Malinconico e distorto: il sound finlandese
La scena musicale finlandese riflette l’andamento generale del Paese: nessuna mega-star a livello internazionale, ma un’interessante nuova generazione di artisti controcorrente tutti da scoprire.
Fin dalle sue origini, la musica finlandese è stata caratterizzata da una vena nostalgica e malinconica, combinata con elementi più cupi. Dai cantanti del dopoguerra ai moderni artisti pop, il pubblico finlandese non è mai stato a corto di interpreti che si esibiscono in accorati resoconti dei loro tormenti esistenziali e d’amore.
Dal tango al rock
Il tango con la sua intensità espressiva ha lontane e profonde radici nella cultura musicale e nella tradizione della danza finlandese.
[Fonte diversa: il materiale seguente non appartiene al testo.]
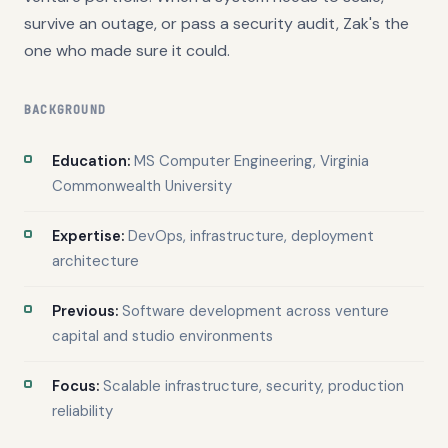
survive an outage, or pass a security audit, Zak's the
one who made sure it could.
BACKGROUND
Education:
MS Computer Engineering, Virginia
Commonwealth University
Expertise:
DevOps, infrastructure, deployment
architecture
Previous:
Software development across venture
capital and studio environments
Focus:
Scalable infrastructure, security, production
reliability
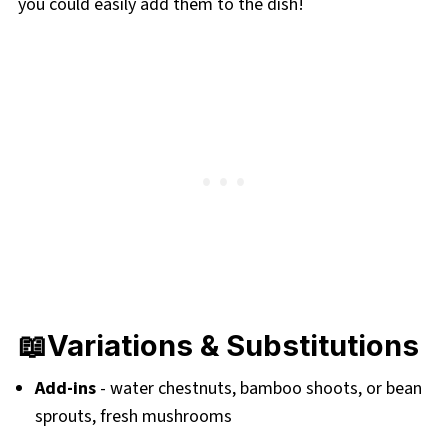
you could easily add them to the dish!
📖Variations & Substitutions
Add-ins
- water chestnuts, bamboo shoots, or bean
sprouts, fresh mushrooms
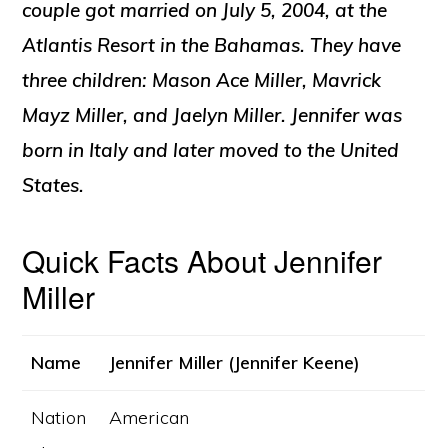
couple got married on July 5, 2004, at the
Atlantis Resort in the Bahamas. They have
three children: Mason Ace Miller, Mavrick
Mayz Miller, and Jaelyn Miller
.
Jennifer was
born in Italy and later moved to the United
States
.
Quick Facts About Jennifer
Miller
Name
Jennifer Miller (Jennifer Keene)
Nation
American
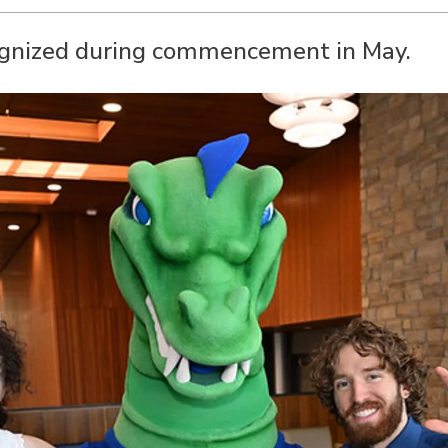
ognized during commencement in May.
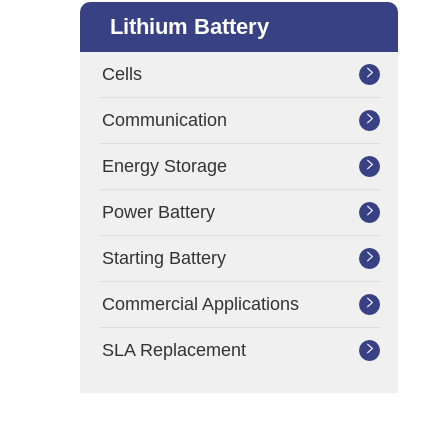
Lithium Battery
Cells

Communication

Energy Storage

Power Battery

Starting Battery

Commercial Applications

SLA Replacement

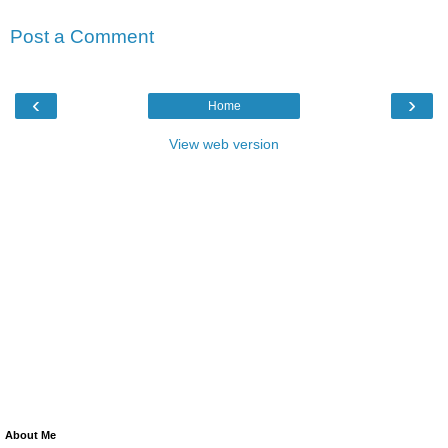
Post a Comment
‹
›
Home
View web version
About Me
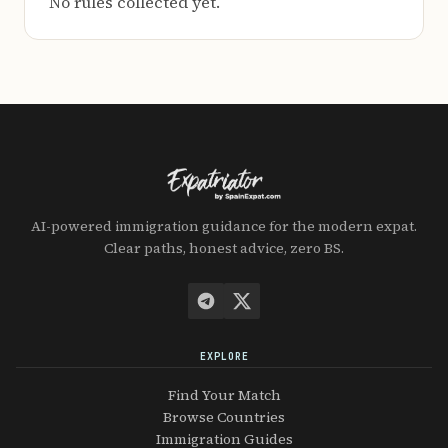
No rules collected yet.
AI-powered immigration guidance for the modern expat.
Clear paths, honest advice, zero BS.
EXPLORE
Find Your Match
Browse Countries
Immigration Guides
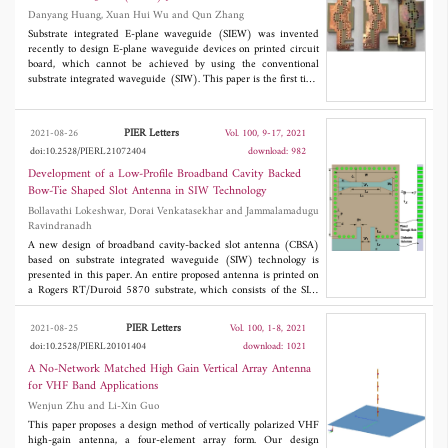
is 19% (24.7-29.9 GHz), and the peak gain is 9.5 dBi at 25
Danyang Huang, Xuan Hui Wu and Qun Zhang
GHz. The proposed 2×2 array can be used in the N257 (26.5-
29.5 GHz), N258 (24.25-27.5 GHz), and N261 (27.5-28.35
Substrate integrated E-plane waveguide (SIEW) was invented
GHz) frequency bands. Low cost, small size, and high isolation
recently to design E-plane waveguide devices on printed circuit
characteristics make it one of the candidates for 5G millimeter-
board, which cannot be achieved by using the conventional
wave applications.
substrate integrated waveguide (SIW). This paper is the first time
to present an E-plane displaced SIEW junctions bandpass filter.
The proposed design is shorter than the recently published SIEW
septa filter and has a smaller footprint than several other SIW
PIER Letters
2021-08-26
Vol. 100, 9-17, 2021
filters. It is designed by mapping an equivalent E-plane
doi:10.2528/PIERL21072404
download: 982
waveguide filter to its SIEW implementation. A filter prototype is
built and measured for validation.
Development of a Low-Profile Broadband Cavity Backed
Bow-Tie Shaped Slot Antenna in SIW Technology
Bollavathi Lokeshwar, Dorai Venkatasekhar and Jammalamadugu
Ravindranadh
A new design of broadband cavity-backed slot antenna (CBSA)
based on substrate integrated waveguide (SIW) technology is
presented in this paper. An entire proposed antenna is printed on
a Rogers RT/Duroid 5870 substrate, which consists of the SIW
cavity, bow-tie slot, microstrip line feed. The proper position and
size of the bow-tie slot on top of the SIW cavity will generate the
PIER Letters
2021-08-25
Vol. 100, 1-8, 2021
cavity modes, which can be merged to obtain the broadband
doi:10.2528/PIERL20101404
download: 1021
response. Moreover, to understand the effects of the geometric
dimensions of the broadband antenna on
S
are examined using
A No-Network Matched High Gain Vertical Array Antenna
11
parametric study. The final antenna configuration operates on a
for VHF Band Applications
frequency band ranging from 9.25 GHz to 10.5 GHz with a
Wenjun Zhu and Li-Xin Guo
fractional bandwidth of about 12.65% for the simulation part. The
measured bandwidth for
S
is about 12.1% (9.3 GHz to 10.5
This paper proposes a design method of vertically polarized VHF
11
GHz). The proposed antenna has a good measured gain of 6 dBi
high-gain antenna, a four-element array form. Our design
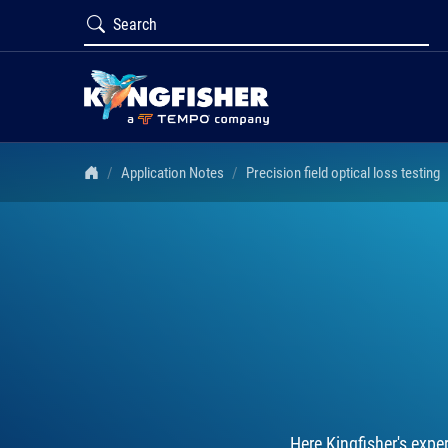
Application Notes
Precision field optical loss testing
Here Kingfisher's expe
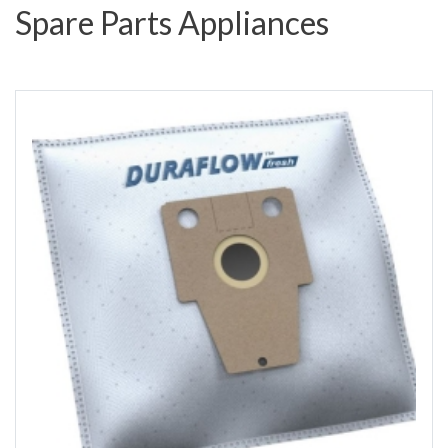
Spare Parts Appliances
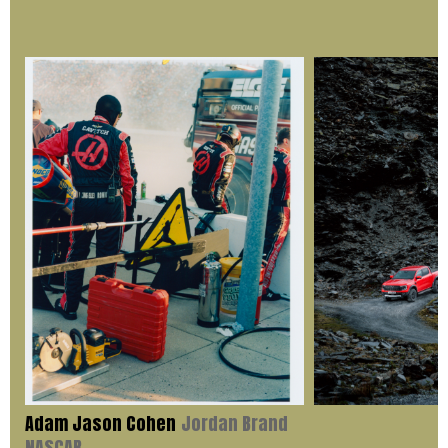
Adam Jason Cohen
Jordan Brand
NASCAR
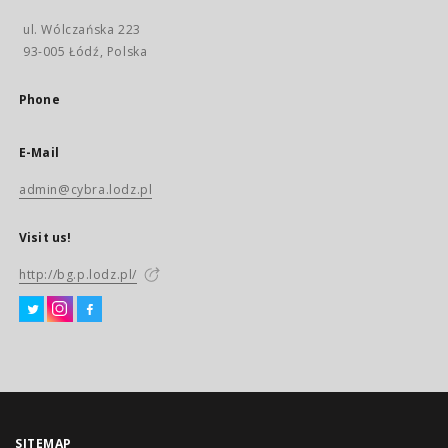
ul. Wólczańska 223
93-005 Łódź, Polska
Phone
E-Mail
admin@cybra.lodz.pl
Visit us!
http://bg.p.lodz.pl/
SITEMAP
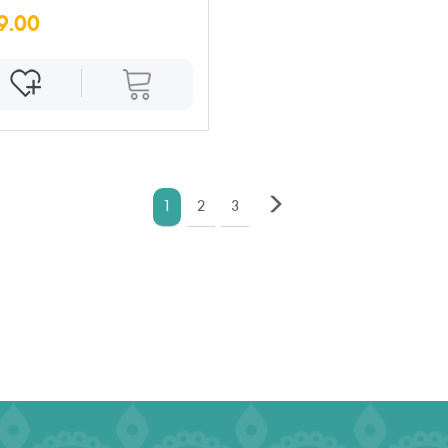
9.00
1
2
3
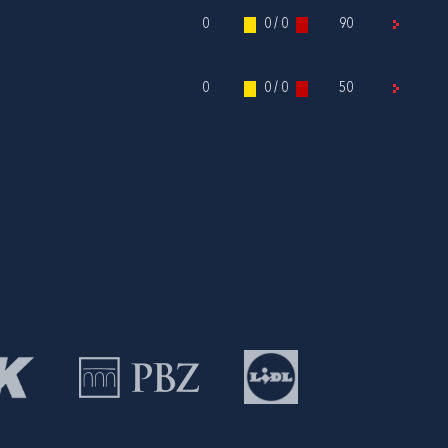
0
0 / 0
90
0
0 / 0
50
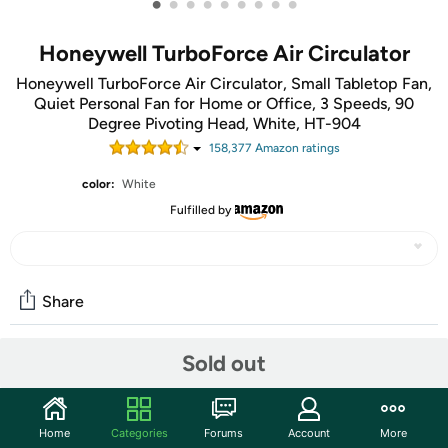
•
•
•
•
•
•
•
•
•
Honeywell TurboForce Air Circulator
Honeywell TurboForce Air Circulator, Small Tabletop Fan,
Quiet Personal Fan for Home or Office, 3 Speeds, 90
Degree Pivoting Head, White, HT-904
158,377
Amazon rating
s
color:
White
Fulfilled by
Share
Sold out
Community
Start the discussion
Home
Categories
Forums
Account
More
Features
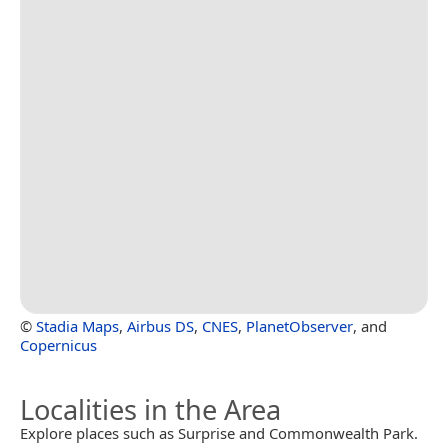
©
Stadia Maps
,
Airbus DS
,
CNES
,
PlanetObserver
, and
Copernicus
Localities in the Area
Explore places such as Surprise and Commonwealth Park.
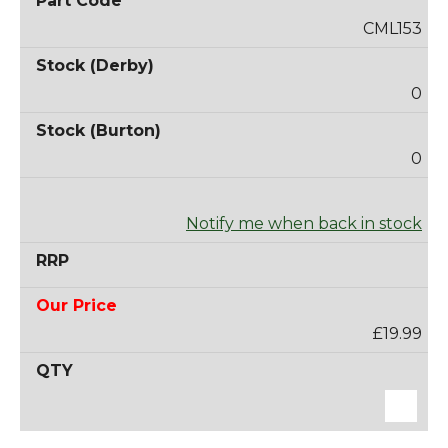
CML153
0
0
Notify me when back in stock
£19.99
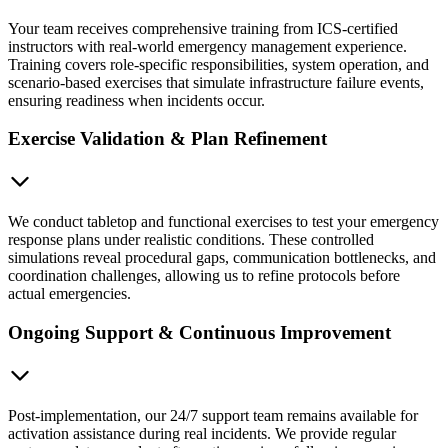
Your team receives comprehensive training from ICS-certified
instructors with real-world emergency management experience.
Training covers role-specific responsibilities, system operation, and
scenario-based exercises that simulate infrastructure failure events,
ensuring readiness when incidents occur.
Exercise Validation & Plan Refinement
We conduct tabletop and functional exercises to test your emergency
response plans under realistic conditions. These controlled
simulations reveal procedural gaps, communication bottlenecks, and
coordination challenges, allowing us to refine protocols before
actual emergencies.
Ongoing Support & Continuous Improvement
Post-implementation, our 24/7 support team remains available for
activation assistance during real incidents. We provide regular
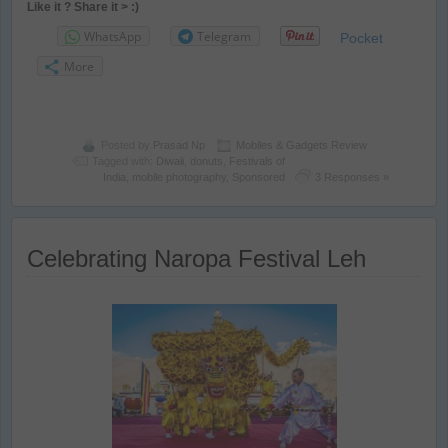
Like it ? Share it > :)
WhatsApp
Telegram
Pocket
More
Posted by
Prasad Np
Mobiles & Gadgets Review
Tagged with:
Diwali
,
donuts
,
Festivals of
India
,
mobile photography
,
Sponsored
3 Responses »
Celebrating Naropa Festival Leh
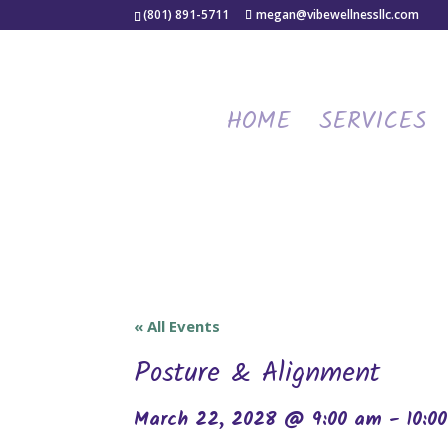
(801) 891-5711
megan@vibewellnessllc.com
HOME
SERVICES
« All Events
Posture & Alignment
March 22, 2028 @ 9:00 am
-
10:0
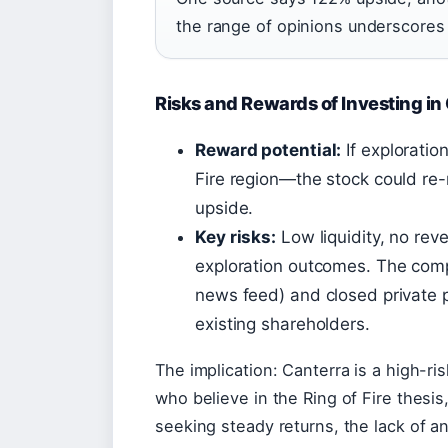
the range of opinions underscores
Risks and Rewards of Investing in
Reward potential:
If exploratio
Fire region—the stock could re-
upside.
Key risks:
Low liquidity, no rev
exploration outcomes. The comp
news feed) and closed private p
existing shareholders.
The implication: Canterra is a high-ris
who believe in the Ring of Fire thesis
seeking steady returns, the lack of a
La vena malinconica che pervade la produzione musicale locale è evidente anche negli artisti contemporanei più giovani ed è trasversale ai diversi generi. La più nota rock band finlandese da esportazione sono gli HIM, seguiti dai più “poppeggiantiˮ Rasmus e dalle band heavy metal Children of Bodom e Nightwish.
Terra di metallari
Negli ultimi dieci anni, il genere heavy metal è entrato in tutte le case finlandesi e vanta oggi una stazione radio, una fiera musicale e diversi festival dedicati (Tuska a Helsinki, Sauna a Tampere e Nummirock a Kauhajoki, solo per citarne alcuni).
La Finlandia si è persino aggiudicata l’Eurofestival nel 2006 con una canzone metal del gruppo shock rock Lordi, celebre per i suoi mostruosi travestimenti ispirati al cinema horror.
Yo! Rap finlandese
Dopo essere stata inizialmente accolta con ilarità, la musica rap finlandese è riuscita a farsi accettare come una forma espressiva rispettabile. Diversi dischi rap hanno vinto premi nazionali e sono spesso stati lodati dalla critica per il loro impegno politico e sociale.
Il maggiore evento musicale dedicato al genere hip hop nei Paesi Nordici è il Pipefest, che si tiene ogni anno nella località sciistica di Himos, a Jämsä, nella Finlandia centrale. L’Ilosaarirock di Joensuu, uno dei rock festival più longevi della Finlandia, dedica il Rentolava (più o meno “il palco rilassatoˮ) al rap e ad altri generi musicali ritmici come il raggae.